RAW DATA section start

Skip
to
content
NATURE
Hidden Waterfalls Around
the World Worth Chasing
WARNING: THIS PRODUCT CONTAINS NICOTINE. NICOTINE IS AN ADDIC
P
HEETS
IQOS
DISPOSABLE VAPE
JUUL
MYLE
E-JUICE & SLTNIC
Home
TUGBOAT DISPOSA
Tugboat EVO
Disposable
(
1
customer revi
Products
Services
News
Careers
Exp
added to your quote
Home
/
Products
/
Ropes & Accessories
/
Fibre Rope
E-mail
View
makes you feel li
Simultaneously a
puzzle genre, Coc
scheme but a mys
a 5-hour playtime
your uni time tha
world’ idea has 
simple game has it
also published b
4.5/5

RAW DATA section end
RAW DATA section start

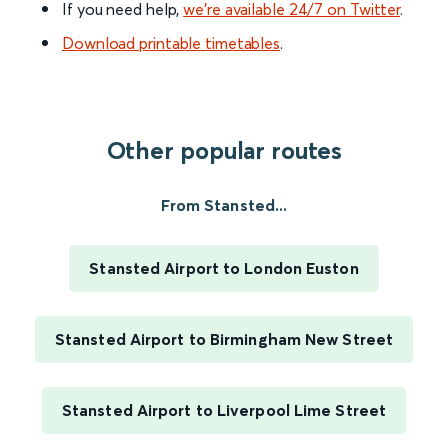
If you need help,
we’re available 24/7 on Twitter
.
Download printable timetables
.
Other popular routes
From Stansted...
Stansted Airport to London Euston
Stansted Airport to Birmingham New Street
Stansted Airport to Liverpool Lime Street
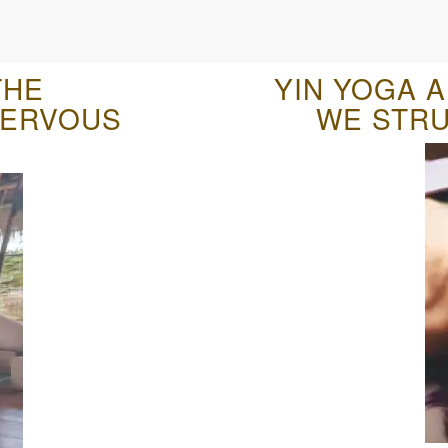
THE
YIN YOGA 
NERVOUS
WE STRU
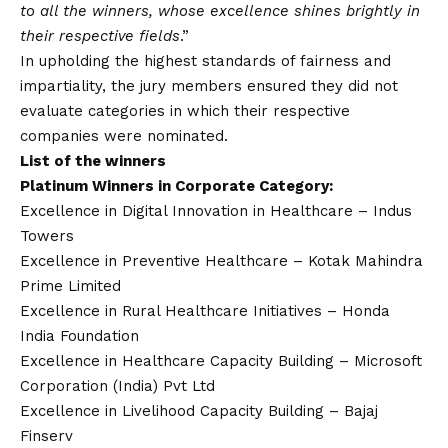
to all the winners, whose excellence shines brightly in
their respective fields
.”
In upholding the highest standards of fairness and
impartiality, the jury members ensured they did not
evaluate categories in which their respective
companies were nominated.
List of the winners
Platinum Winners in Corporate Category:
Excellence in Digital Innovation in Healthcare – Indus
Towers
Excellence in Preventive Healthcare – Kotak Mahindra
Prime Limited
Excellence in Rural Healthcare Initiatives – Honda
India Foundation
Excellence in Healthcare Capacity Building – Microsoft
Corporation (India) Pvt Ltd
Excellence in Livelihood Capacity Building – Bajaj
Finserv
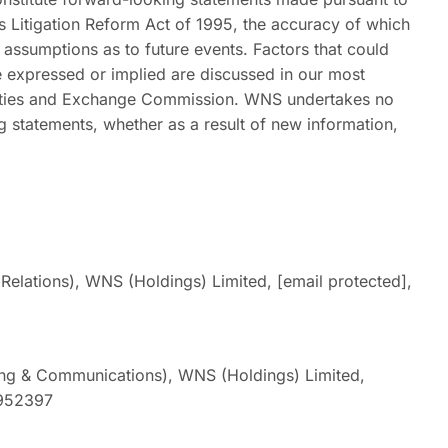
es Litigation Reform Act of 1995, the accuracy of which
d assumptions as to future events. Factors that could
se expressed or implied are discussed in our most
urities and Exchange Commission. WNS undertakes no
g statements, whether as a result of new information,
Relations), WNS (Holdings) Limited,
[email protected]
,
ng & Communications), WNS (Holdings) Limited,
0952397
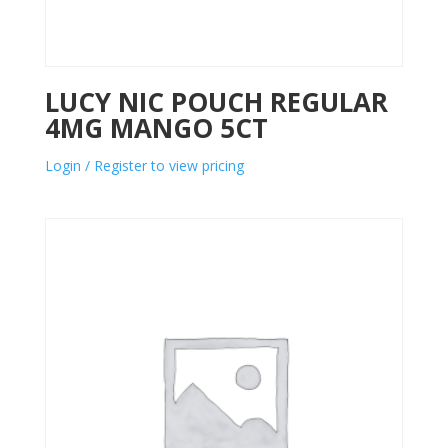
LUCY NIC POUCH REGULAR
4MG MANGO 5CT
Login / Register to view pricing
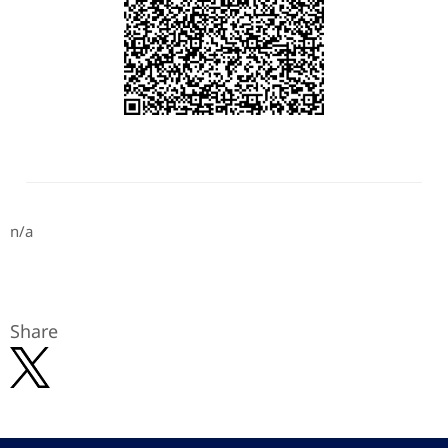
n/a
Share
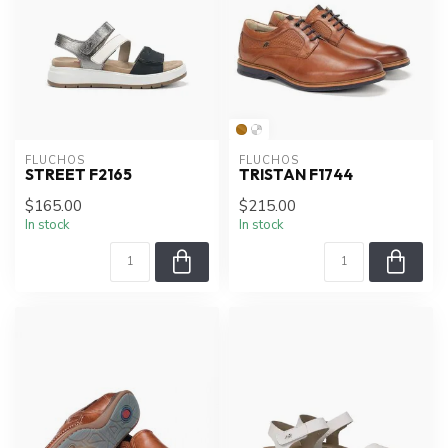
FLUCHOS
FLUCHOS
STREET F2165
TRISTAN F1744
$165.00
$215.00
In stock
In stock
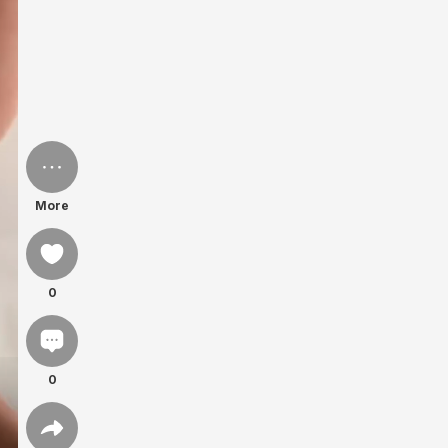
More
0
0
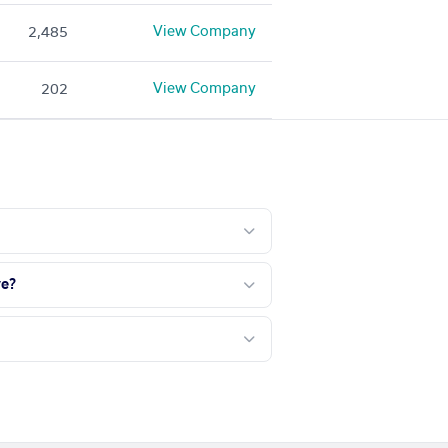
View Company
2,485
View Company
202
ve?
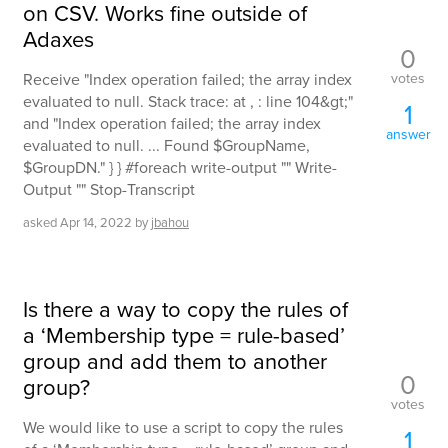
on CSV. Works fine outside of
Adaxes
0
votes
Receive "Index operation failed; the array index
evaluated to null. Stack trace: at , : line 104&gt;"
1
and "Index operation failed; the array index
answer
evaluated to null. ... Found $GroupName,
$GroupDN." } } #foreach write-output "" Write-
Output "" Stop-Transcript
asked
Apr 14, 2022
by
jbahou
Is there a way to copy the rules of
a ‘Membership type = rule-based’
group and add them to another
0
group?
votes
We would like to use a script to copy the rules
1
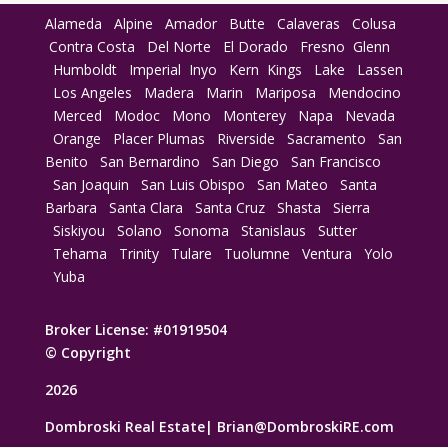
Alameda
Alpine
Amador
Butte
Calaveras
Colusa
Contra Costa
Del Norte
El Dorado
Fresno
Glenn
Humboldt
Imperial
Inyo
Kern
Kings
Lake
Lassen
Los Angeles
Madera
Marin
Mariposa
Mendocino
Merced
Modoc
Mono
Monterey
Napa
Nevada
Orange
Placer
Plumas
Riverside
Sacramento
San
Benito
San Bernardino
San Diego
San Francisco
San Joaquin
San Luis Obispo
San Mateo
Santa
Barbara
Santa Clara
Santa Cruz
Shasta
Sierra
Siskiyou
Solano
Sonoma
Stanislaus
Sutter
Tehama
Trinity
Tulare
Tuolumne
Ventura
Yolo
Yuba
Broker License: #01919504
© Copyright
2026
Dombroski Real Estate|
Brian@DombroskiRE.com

RAW DATA section end
RAW DATA section start

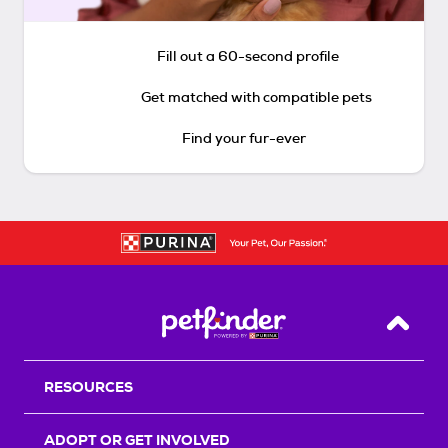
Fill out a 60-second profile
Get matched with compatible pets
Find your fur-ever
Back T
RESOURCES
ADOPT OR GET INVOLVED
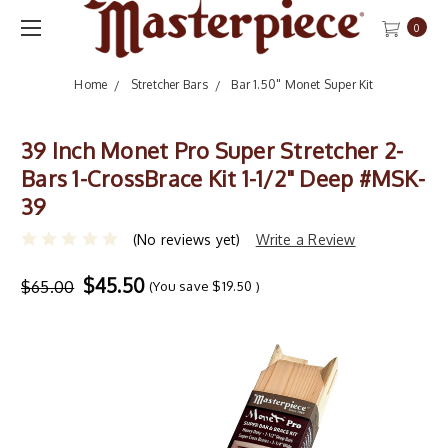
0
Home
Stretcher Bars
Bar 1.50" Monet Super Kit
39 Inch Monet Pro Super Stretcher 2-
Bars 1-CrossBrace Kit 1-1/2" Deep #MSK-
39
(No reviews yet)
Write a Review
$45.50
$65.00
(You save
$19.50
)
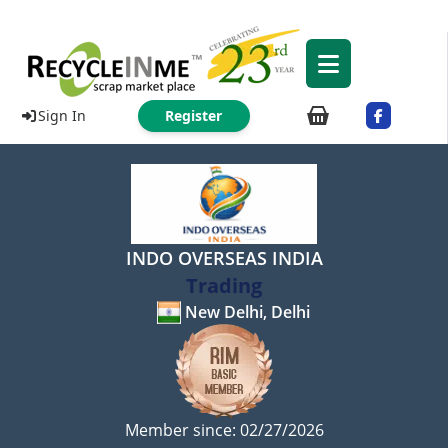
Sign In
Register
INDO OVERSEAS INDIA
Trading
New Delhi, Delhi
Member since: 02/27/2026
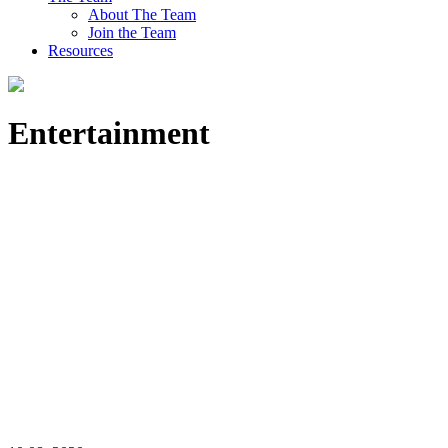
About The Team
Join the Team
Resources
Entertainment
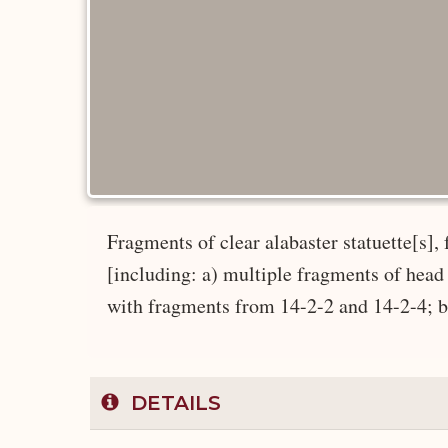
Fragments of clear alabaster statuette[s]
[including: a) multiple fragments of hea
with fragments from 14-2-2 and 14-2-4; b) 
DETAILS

RAW DATA section end

▸ **THE TASK**
Tell how many lines of the records above contain "Healthcare", replying with the number only.

▸ **OUTPUT OF THE EXERCISE**
4